*Work required*.
Which lines in the data below contain the word "editor"? Pull each of them out.

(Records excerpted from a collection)
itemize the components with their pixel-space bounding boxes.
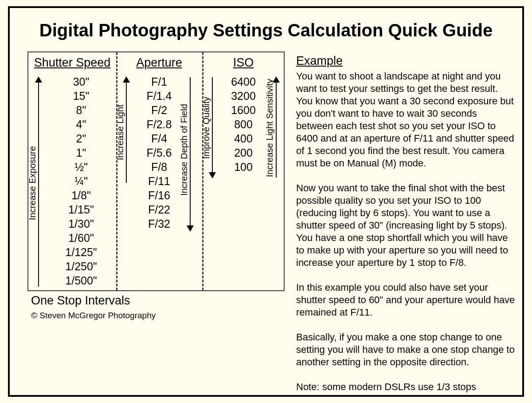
settings-table: Shutter Speed 30"15"8"4"2"1"½"¼"1/8"1/15… [27, 51, 285, 291]
arrow-label-improve-quality: Improve Quality [201, 92, 211, 163]
page-title: Digital Photography Settings Calculation… [10, 20, 522, 40]
value-item: 15" [37, 89, 125, 103]
arrow-up-icon [126, 77, 127, 183]
column-header-shutter: Shutter Speed [28, 56, 116, 70]
one-stop-intervals-label: One Stop Intervals [31, 294, 130, 308]
example-paragraph: Note: some modern DSLRs use 1/3 stops [296, 381, 516, 393]
example-paragraph: In this example you could also have set … [296, 281, 516, 319]
arrow-up-icon [38, 77, 39, 287]
value-item: 2" [37, 131, 125, 146]
value-item: ½" [37, 160, 125, 174]
arrow-up-icon [276, 77, 277, 178]
value-item: 1/30" [37, 217, 125, 231]
value-item: 1/60" [37, 231, 125, 245]
value-item: 1" [37, 146, 125, 160]
example-heading: Example [296, 54, 343, 68]
value-item: F/22 [116, 202, 202, 217]
value-item: 8" [37, 103, 125, 117]
value-item: 1/250" [37, 259, 125, 273]
column-iso: ISO 640032001600800400200100 Improve Qua… [202, 52, 285, 290]
example-paragraph: You want to shoot a landscape at night a… [296, 70, 516, 170]
arrow-down-icon [190, 77, 191, 231]
arrow-label-light-sensitivity: Increase Light Sensitivity [265, 75, 275, 181]
value-item: 1/15" [37, 202, 125, 217]
copyright-text: © Steven McGregor Photography [31, 311, 156, 320]
column-header-iso: ISO [202, 56, 285, 70]
value-item: 4" [37, 117, 125, 131]
arrow-label-depth-of-field: Increase Depth of Field [179, 97, 189, 203]
page-frame: Digital Photography Settings Calculation… [8, 6, 524, 397]
example-body: You want to shoot a landscape at night a… [296, 70, 516, 403]
column-aperture: Aperture F/1F/1.4F/2F/2.8F/4F/5.6F/8F/11… [116, 52, 202, 290]
column-shutter-speed: Shutter Speed 30"15"8"4"2"1"½"¼"1/8"1/15… [28, 52, 116, 290]
shutter-values-list: 30"15"8"4"2"1"½"¼"1/8"1/15"1/30"1/60"1/1… [37, 75, 125, 288]
example-paragraph: Basically, if you make a one stop change… [296, 331, 516, 368]
value-item: 1/125" [37, 245, 125, 259]
value-item: ¼" [37, 174, 125, 188]
value-item: 1/8" [37, 188, 125, 202]
value-item: 1/500" [37, 273, 125, 288]
arrow-down-icon [212, 77, 213, 178]
arrow-label-increase-light: Increase Light [115, 101, 125, 163]
arrow-label-increase-exposure: Increase Exposure [27, 141, 38, 225]
value-item: 30" [37, 75, 125, 89]
example-paragraph: Now you want to take the final shot with… [296, 182, 516, 269]
column-header-aperture: Aperture [116, 56, 202, 70]
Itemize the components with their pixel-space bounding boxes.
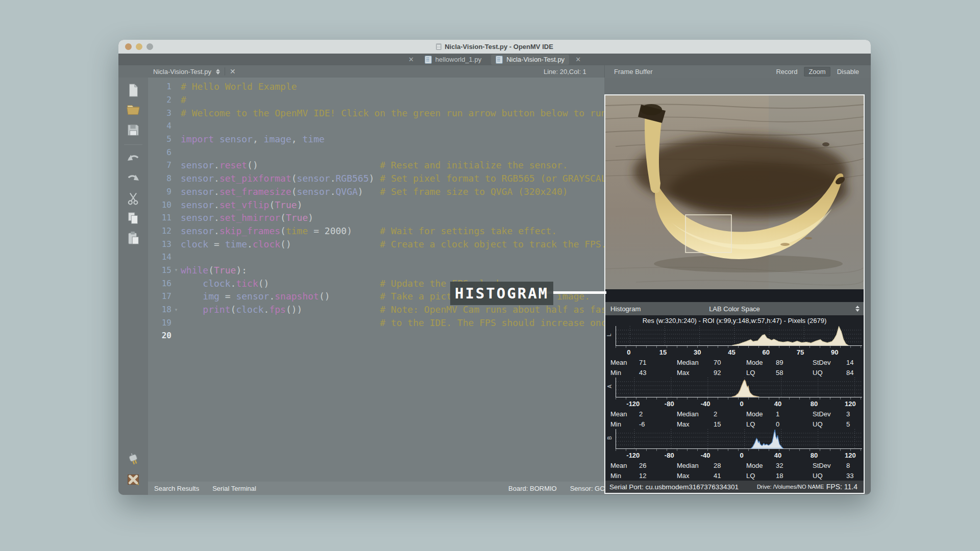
stat-label: StDev <box>813 410 846 418</box>
code-text: # Hello World Example <box>181 81 297 92</box>
editor-toolbar: Nicla-Vision-Test.py ✕ Line: 20,Col: 1 F… <box>118 65 871 78</box>
zoom-window-button[interactable] <box>146 43 153 50</box>
code-token: ) <box>369 173 380 184</box>
cut-icon[interactable] <box>125 190 142 207</box>
python-file-icon <box>425 56 432 64</box>
code-token: snapshot <box>275 291 319 302</box>
axis-tick-label: -120 <box>626 400 640 408</box>
frame-buffer-header: Frame Buffer Record Zoom Disable <box>604 65 871 78</box>
paste-icon[interactable] <box>125 230 142 247</box>
close-file-icon[interactable]: ✕ <box>230 67 236 76</box>
stat-label: Median <box>677 410 714 418</box>
histogram-stats-row: Mean2Median2Mode1StDev3 <box>605 409 864 419</box>
code-token: QVGA <box>335 186 357 197</box>
histogram-plot-a: A <box>616 378 862 397</box>
histogram-title: Histogram <box>610 305 641 313</box>
code-token: True <box>286 212 308 223</box>
code-token: ( <box>280 212 286 223</box>
stat-label: UQ <box>813 472 846 480</box>
tab-helloworld-1-py[interactable]: helloworld_1.py <box>420 55 486 65</box>
code-token: () <box>247 160 380 170</box>
code-token: . <box>214 199 219 210</box>
code-token: # Reset and initialize the sensor. <box>380 160 568 170</box>
open-folder-icon[interactable] <box>125 102 142 119</box>
colorspace-select-arrows-icon[interactable] <box>855 306 860 312</box>
axis-tick-label: 60 <box>763 348 770 356</box>
code-token: RGB565 <box>335 173 369 184</box>
serial-terminal-button[interactable]: Serial Terminal <box>212 485 256 492</box>
fold-marker-icon[interactable]: ▾ <box>172 307 181 312</box>
colorspace-select[interactable]: LAB Color Space <box>605 305 864 313</box>
line-number: 15 <box>148 265 172 275</box>
code-token: . <box>214 186 219 197</box>
connect-icon[interactable] <box>125 450 142 468</box>
record-button[interactable]: Record <box>771 67 802 77</box>
code-token: () <box>280 239 380 249</box>
stat-label: UQ <box>813 369 846 377</box>
stat-label: Mode <box>746 462 776 469</box>
fps-indicator: FPS: 11.4 <box>826 483 857 491</box>
axis-tick-label: 90 <box>831 348 838 356</box>
zoom-button[interactable]: Zoom <box>804 67 830 77</box>
code-token: set_vflip <box>219 199 270 210</box>
copy-icon[interactable] <box>125 210 142 227</box>
stat-label: Mean <box>610 359 639 366</box>
line-number: 12 <box>148 226 172 236</box>
axis-tick-label: 120 <box>845 400 856 408</box>
code-token: sensor <box>297 173 330 184</box>
histogram-header: Histogram LAB Color Space <box>605 302 864 315</box>
editor-tab-bar: ✕helloworld_1.pyNicla-Vision-Test.py✕ <box>118 54 871 65</box>
disable-button[interactable]: Disable <box>832 67 864 77</box>
stat-value: 3 <box>846 410 864 418</box>
histogram-channel-b: B-120-80-4004080120Mean26Median28Mode32S… <box>605 429 864 481</box>
line-number: 3 <box>148 108 172 118</box>
code-token: sensor <box>181 199 214 210</box>
window-title-wrap: Nicla-Vision-Test.py - OpenMV IDE <box>118 43 871 51</box>
stat-value: 92 <box>714 369 746 377</box>
stat-label: Mode <box>746 410 776 418</box>
stat-label: Max <box>677 420 714 428</box>
code-token: True <box>275 199 297 210</box>
file-switch-icon[interactable] <box>216 69 220 74</box>
close-tab-icon[interactable]: ✕ <box>574 56 582 63</box>
line-number: 8 <box>148 173 172 183</box>
axis-tick-label: -40 <box>701 452 710 459</box>
stat-value: 5 <box>846 420 864 428</box>
python-file-icon <box>496 56 503 64</box>
line-number: 4 <box>148 121 172 131</box>
code-token: 2000 <box>325 226 347 236</box>
code-token: sensor <box>181 212 214 223</box>
code-token: , <box>253 134 264 144</box>
line-number: 20 <box>148 331 172 340</box>
stat-value: 0 <box>776 420 813 428</box>
close-window-button[interactable] <box>125 43 132 50</box>
stat-label: Min <box>610 420 639 428</box>
disconnect-icon[interactable] <box>125 470 142 488</box>
code-token: time <box>225 239 247 249</box>
openmv-ide-window: Nicla-Vision-Test.py - OpenMV IDE ✕hello… <box>118 40 871 495</box>
close-tab-icon[interactable]: ✕ <box>407 56 415 63</box>
code-token <box>214 134 219 144</box>
code-token: # Hello World Example <box>181 81 297 92</box>
tab-nicla-vision-test-py[interactable]: Nicla-Vision-Test.py <box>491 55 569 65</box>
code-token: # Set pixel format to RGB565 (or GRAYSCA… <box>380 173 618 184</box>
frame-buffer-image[interactable] <box>605 95 864 289</box>
code-text: sensor.reset() # Reset and initialize th… <box>181 160 568 170</box>
line-number: 9 <box>148 187 172 196</box>
new-file-icon[interactable] <box>125 82 142 99</box>
undo-icon[interactable] <box>125 150 142 167</box>
stat-label: Mean <box>610 462 639 469</box>
code-token: clock <box>253 239 280 249</box>
axis-tick-label: 45 <box>728 348 735 356</box>
titlebar: Nicla-Vision-Test.py - OpenMV IDE <box>118 40 871 54</box>
minimize-window-button[interactable] <box>136 43 142 50</box>
code-token: time <box>286 226 308 236</box>
open-file-selector[interactable]: Nicla-Vision-Test.py ✕ <box>153 65 236 78</box>
stat-label: StDev <box>813 359 846 366</box>
save-icon[interactable] <box>125 121 142 139</box>
fold-marker-icon[interactable]: ▾ <box>172 267 181 272</box>
redo-icon[interactable] <box>125 170 142 187</box>
line-number: 5 <box>148 134 172 144</box>
stat-value: 28 <box>714 462 746 469</box>
search-results-button[interactable]: Search Results <box>154 485 199 492</box>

*Result below*.
editor-toolbar: Nicla-Vision-Test.py ✕ Line: 20,Col: 1 F… <box>118 65 871 78</box>
editor-tab-bar: ✕helloworld_1.pyNicla-Vision-Test.py✕ <box>118 54 871 65</box>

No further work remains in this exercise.